そのあとで,指導医が,じゃあこの計画で行こうと決めて部屋に入っていきます.患者さんと言葉を交わしながら,身体所見をとり,患者さんに,それまでの経過と今日の計画を指導医が説明します.当初の見立てとちがうことがあれば,その都度,計画に変更を加えます.部屋を出て時間があれば,さらに質問したり,ワンポイントレクチャーもします.指導医によっては,患者さんの前で,インターンにプレゼンをさせたりする人もいます.ぼくは,やったことありませんが.
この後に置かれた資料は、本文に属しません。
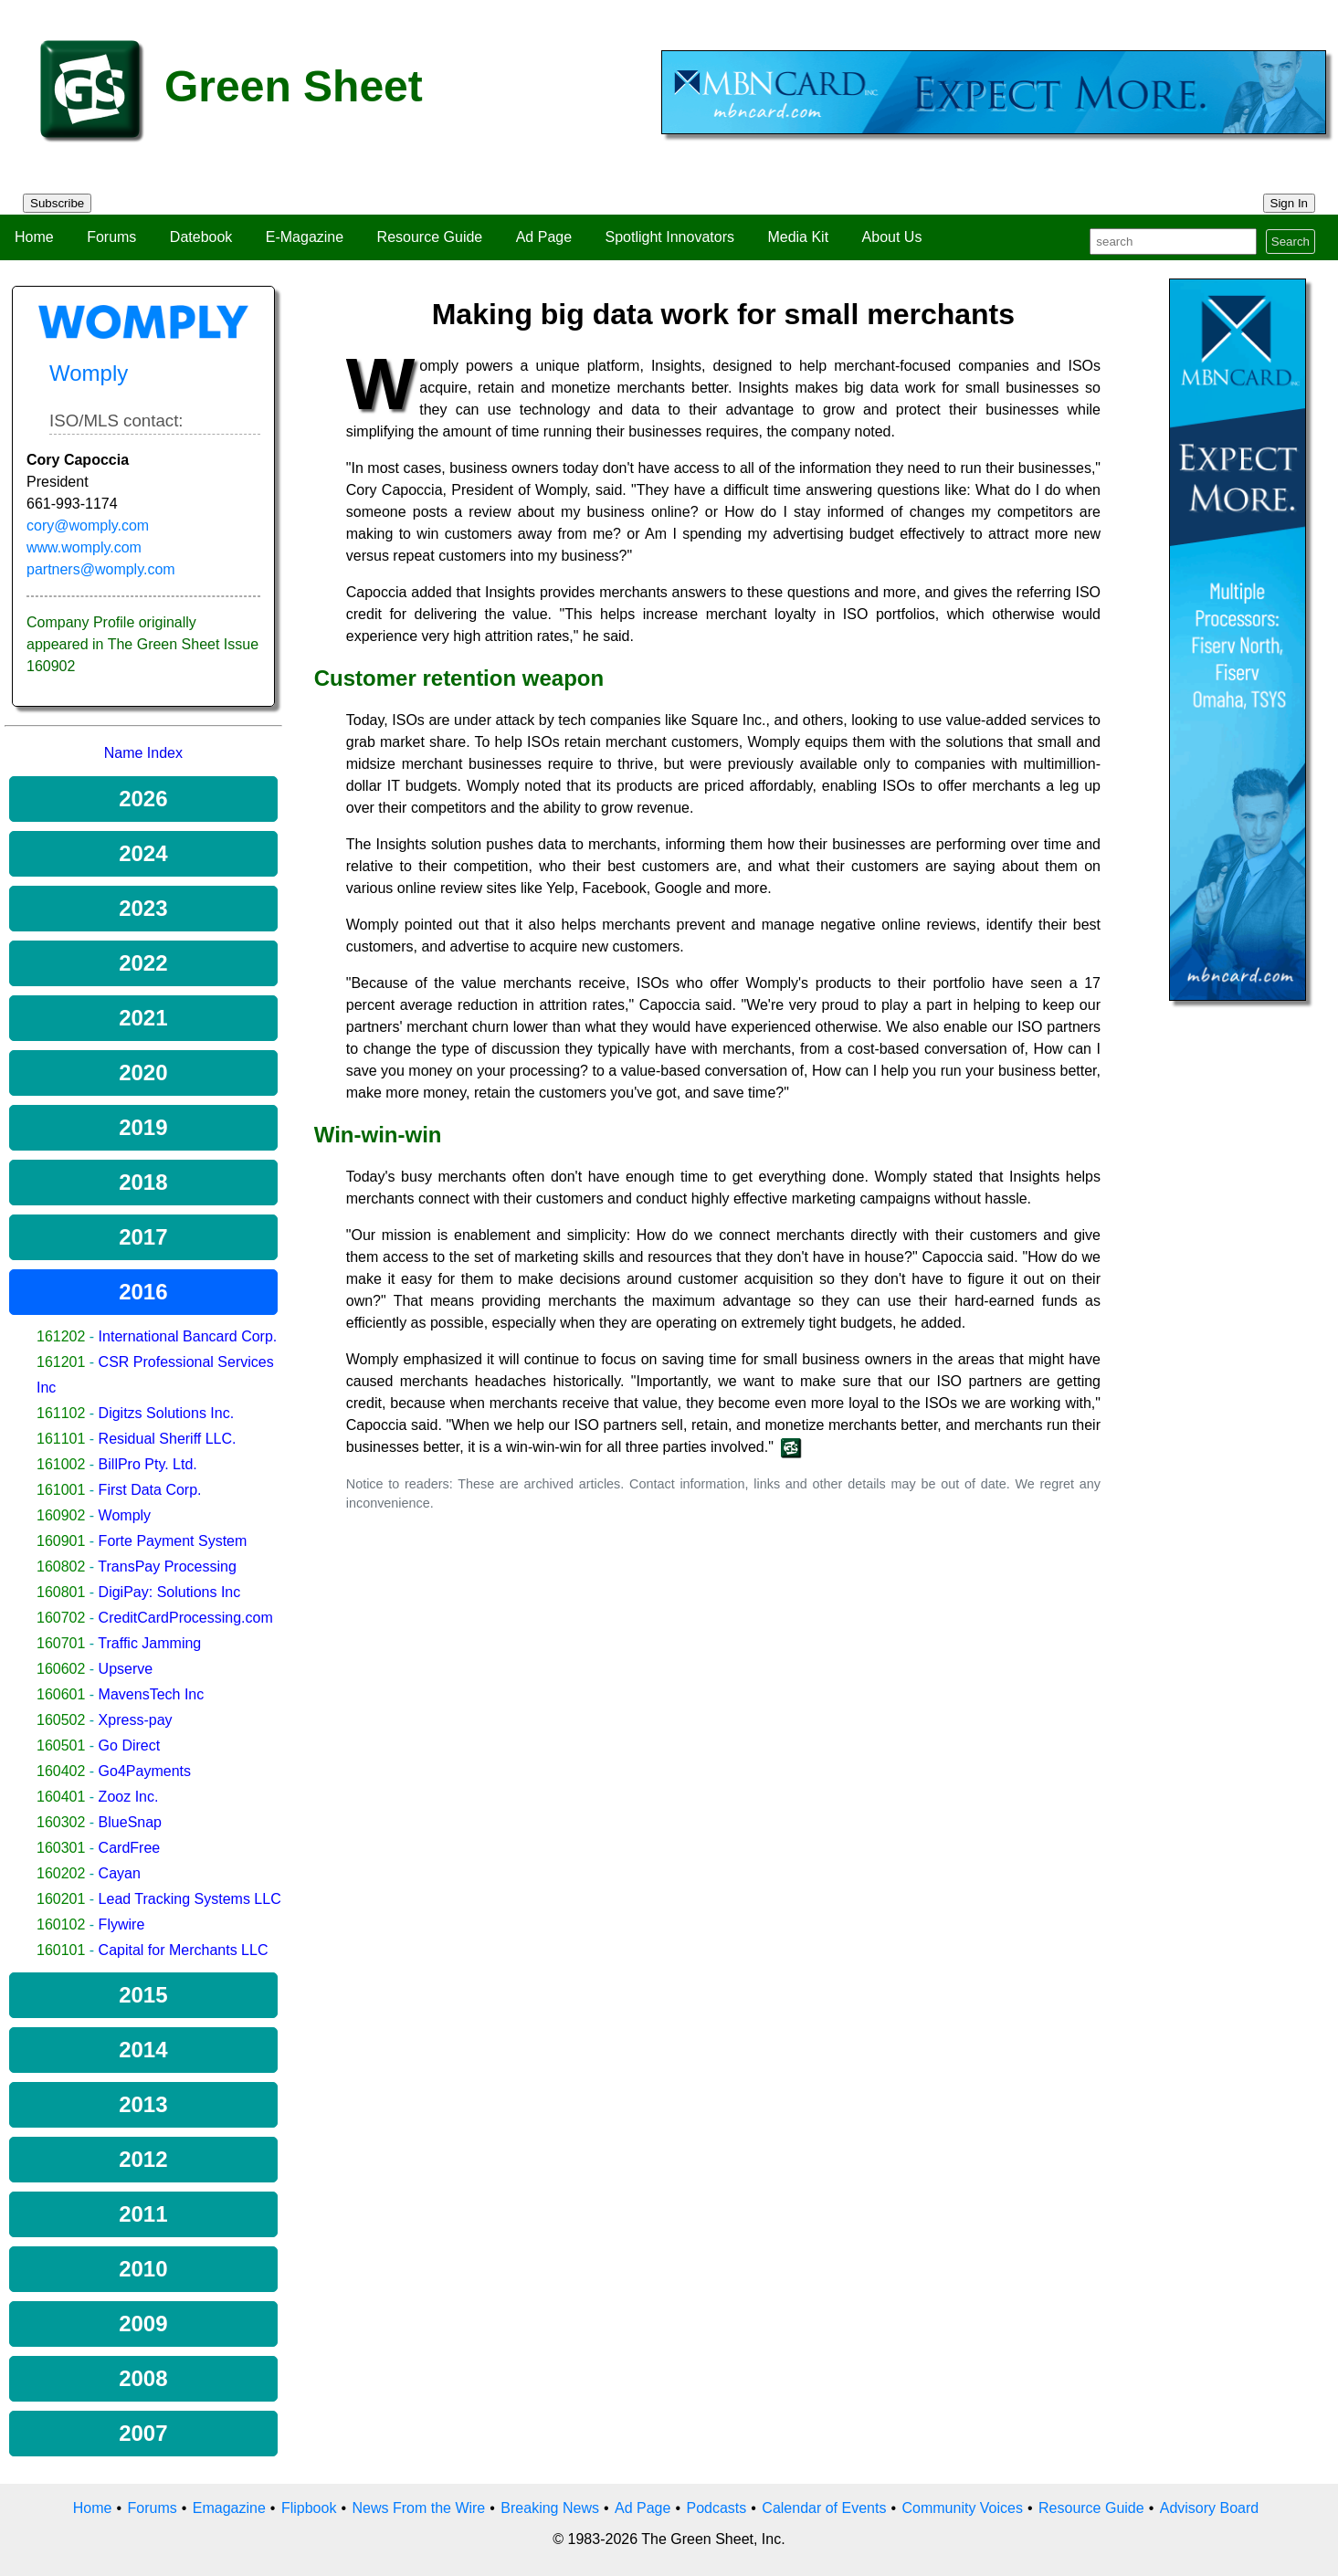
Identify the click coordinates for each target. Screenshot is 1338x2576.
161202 (61, 1336)
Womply (125, 1515)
患者さんのマネジメントを考えながら,「これはどない?」「こういうときは?」と,質問を放つのです.おたっきーな質問になりすぎずに,「かしこくなった」とか,「これは使える」と思ってもらえるお得感のあるつっこみをするのは,けっこう頭を使います.もちろん,定番の質問もあります.フェローなんかは,「来た来た」と思っているにちがいありません.できるだけ学生,インターンから質問をはじめて,レジデントが恥をかかないようにする配慮も必要です.インターンがわからないことは,レジデント,あるいはフェローがフォローしてくれることもあります.ここは,レジデントの経験,知識のみせどころなのです.

あまり反応がなかったりするときは,「このローテーションで身につけたいことは?」と聞いたりして,相手のニーズに応えるのも大事なことです.インターンが頼りなかったりすると,レジデントに「もうちょっと気をつけて,見るように」,レジデントがいまいちなときは,フェローに「頼むで」とお願いをします.ただ指導医が頼りにならないときは,神頼みです.
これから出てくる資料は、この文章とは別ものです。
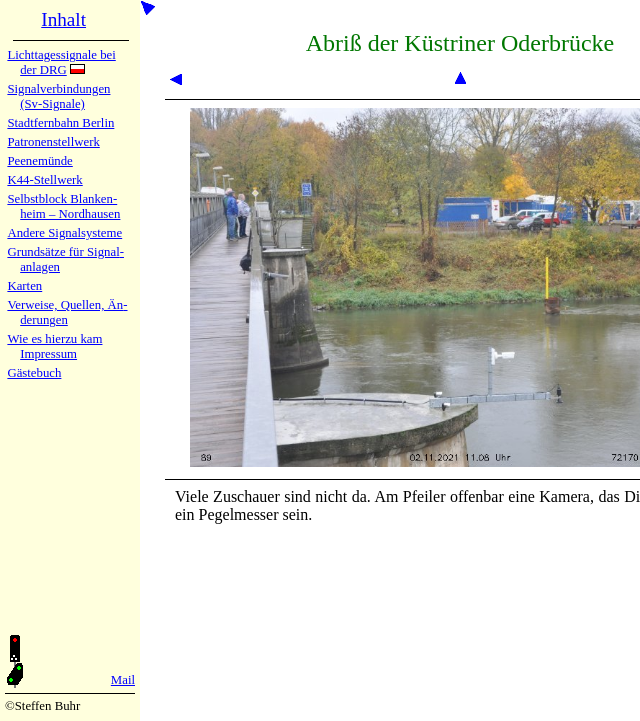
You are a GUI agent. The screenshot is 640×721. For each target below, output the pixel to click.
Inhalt (63, 19)
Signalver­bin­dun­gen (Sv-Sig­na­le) (58, 96)
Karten (24, 286)
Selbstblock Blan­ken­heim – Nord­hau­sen (63, 206)
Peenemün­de (39, 161)
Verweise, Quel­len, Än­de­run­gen (67, 312)
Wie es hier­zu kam (54, 339)
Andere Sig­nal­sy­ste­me (64, 233)
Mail (123, 680)
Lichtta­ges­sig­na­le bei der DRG (61, 62)
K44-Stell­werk (44, 180)
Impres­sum (48, 354)
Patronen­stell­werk (53, 142)
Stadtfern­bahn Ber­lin (60, 123)
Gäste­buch (34, 373)
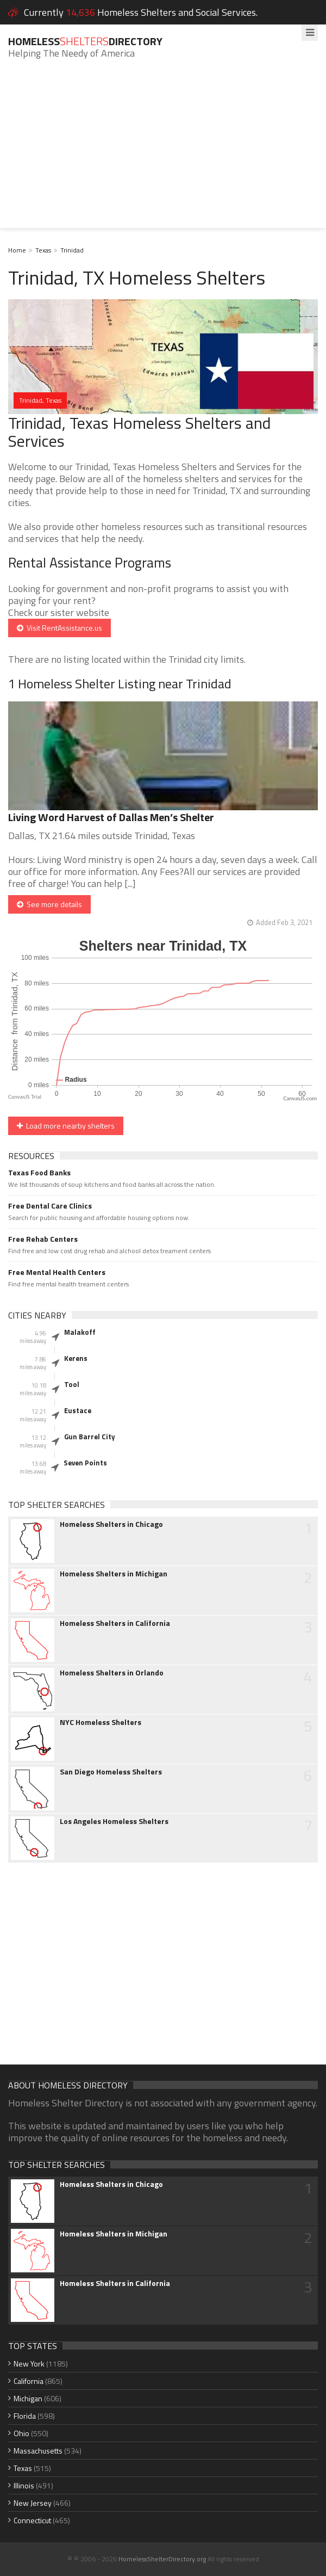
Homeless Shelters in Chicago (111, 1524)
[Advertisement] (163, 152)
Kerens (75, 1358)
レジデントから回診の途中で,質問が来ることは,しょっちゅうです.自分の知っていることなら,“That is a good question !”と,(ラッキーと思いながら)さらっと応えます.自分の知らないことが飛んできたときは,“That is a good point !”と表情を変えずに,すかさず“Let’s see.”とお供のコンピュータでGoogle(検索する)のです.その場で答えが出せれば,もやもや感が残らず,最高ですね.
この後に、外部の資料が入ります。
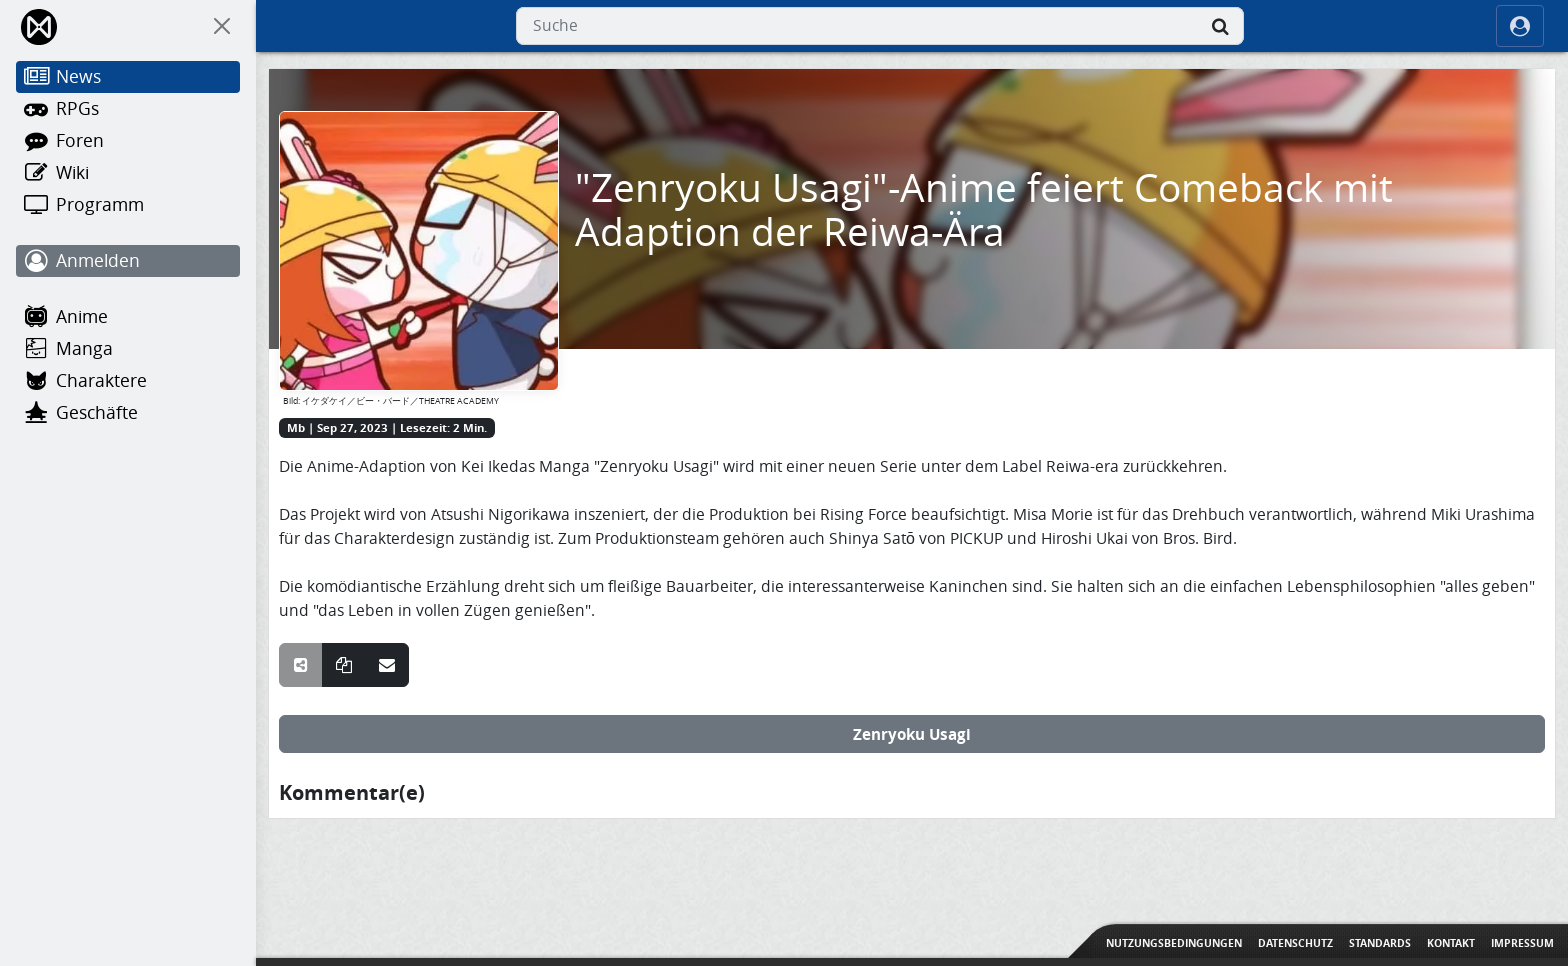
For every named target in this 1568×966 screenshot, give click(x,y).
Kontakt (1451, 943)
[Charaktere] (128, 381)
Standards (1380, 943)
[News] (128, 77)
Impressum (1522, 943)
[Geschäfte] (128, 413)
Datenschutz (1295, 943)
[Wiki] (128, 173)
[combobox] (880, 26)
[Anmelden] (128, 261)
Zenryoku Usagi (912, 734)
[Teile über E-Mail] (387, 665)
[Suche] (1220, 26)
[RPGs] (128, 109)
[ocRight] (1520, 26)
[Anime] (128, 317)
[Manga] (128, 349)
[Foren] (128, 141)
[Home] (40, 26)
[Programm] (128, 205)
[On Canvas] (222, 26)
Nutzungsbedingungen (1174, 943)
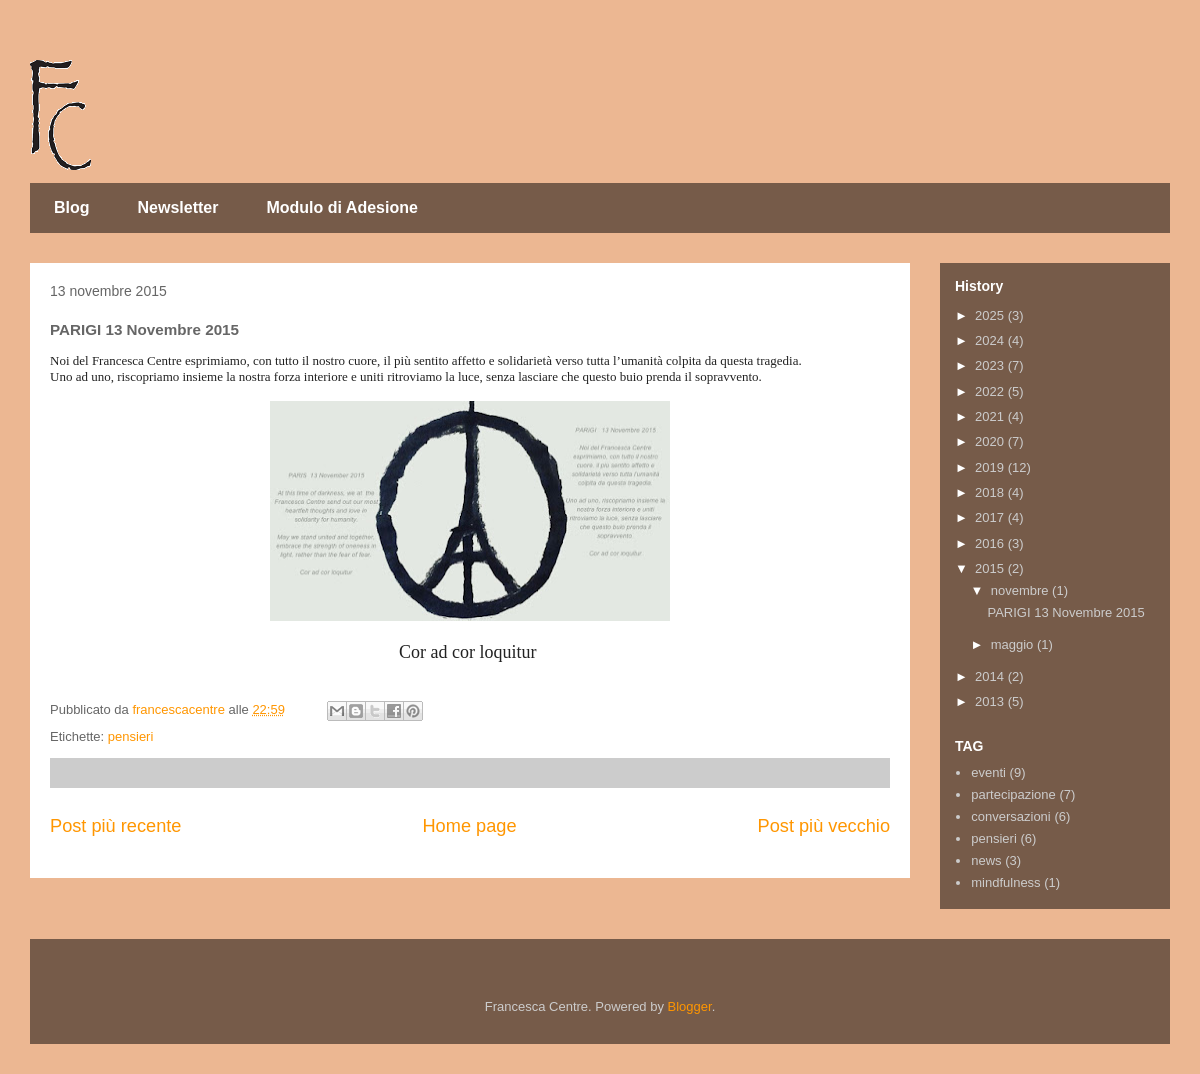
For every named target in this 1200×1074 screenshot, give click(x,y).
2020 (991, 441)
学生さんには,「これ明日までに調べといて」と宿題を出すのも鉄則です.たまには,カードフリップといって,テーブルに座りながら患者全員の報告を聞くこともあります.毎日が同じだと「だれる」ので,それを防ぐ工夫です.

こんなやりとりをしながらも,レジデントのヌーンカンファが始まる12時までに,回診を終えることを求められるのです.彼らの貴重な教育時間を奪ってはいけないのです.そして,長いような短いような2週間の最後には,指導医は,最後の日に昼ご飯をおごったりします.感謝の気持ちもあり,レジデント時代におごってもらったお返しでもあるのです.


白井敬祐
1997年京大卒.横須賀米海軍病院に始まり,麻生飯塚病院,札幌がんセンターと転々と研修をする.2002年ついに渡米に成功,ピッツバーグ大学で内科レジデンシー修了,サウスカロライナ医科大学で血液/腫瘍内科のフェローシップを修了.2008年7月より,同大Assistant Professor.米国腫瘍内科専門医.